だから僕は、アレを倒すのが君だと信じてるよ。



――――――――――――――――――――――――――――――――――――――


リズと契約して三日が経った。


その間は彼女から転移者のことを聞いたり、使役した動物たちを使ってこの街の地理情報を頭に叩き込んでいた。そして今はリズから聞いた転生者の一人、『武器』の元へと向かっている。

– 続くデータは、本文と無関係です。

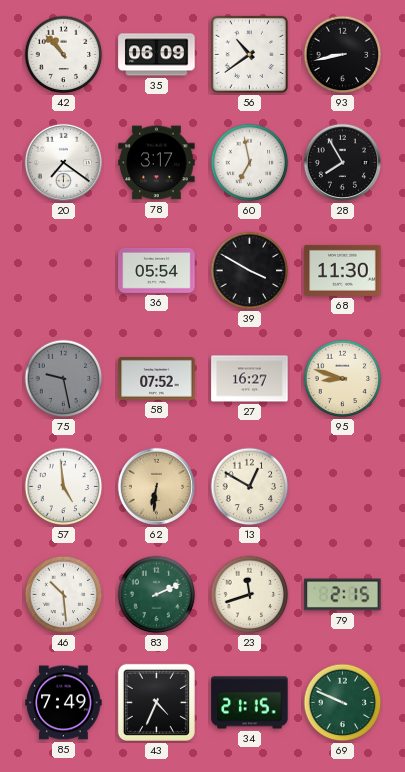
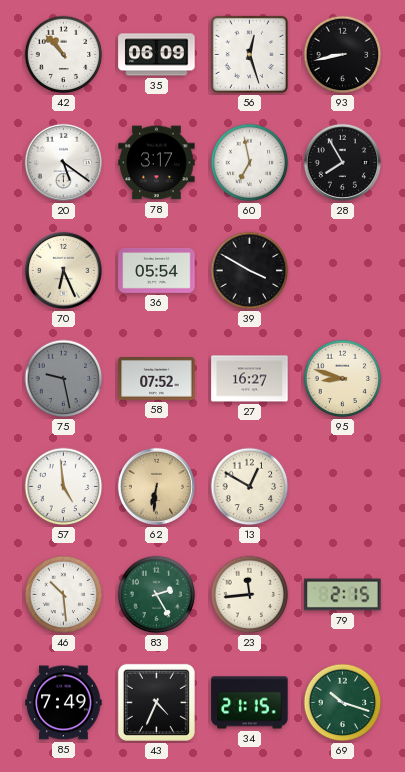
56: 10:39 -> 12:27
20: 7:21 -> 5:21
70: none -> 6:26
68: 11:30 -> none
83: 2:11 -> 2:25
23: 11:42 -> 11:44
69: 9:49 -> 10:18
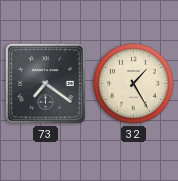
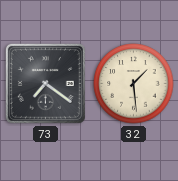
32: 1:25 -> 1:29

「大通りをもう少し歩いたら裏路地に入る。で道なりに進めばあのクズの店に着くと思う」


彼女の言葉の通りに進むと、薄明るい裏路地へと出る。


「仮に『武器』の人柄が言った通りなら、十分警戒したほうがいいだろうね。さっき言ったこと」



「を」



不意に誰かに腕を掴まれる。


見ると掴んでいたのはこの国の警備兵だった。



しかし身なりは一般の兵士とは違って高貴そうに見える。おそらく特別な役職を持った兵士なのだろう。


「...すみません。何か用ですか?」


リズに目配せをして、何かあったら逃げろと伝える。




「よう...用か、強いて言えばってとこだな」



瞬間、僕は兼ねてより奪っていた『刃』の力を使って手のひらから刃物を生み出す。そしてそれを男の喉元へと突き刺そうとした。


が、すんでのところで手首を掴まれる。



「お前たち、逝け」



男の発したその言葉が、僕の周りに六体の異物を出現させる。それは『契約』の悪魔みたいで、いつの日か見た魔物の様にも見える異形。そのどれもが剣を持っていて、そして今まさに...それが向かってくる。



あー、これはヤバいかも。


刺突音が六回した後、僕の体の至る所から大量に血が流れていることに気づく。












そして僕は死んだ。

薄れゆく意識の中、最後に僕が考えたことがそれだった。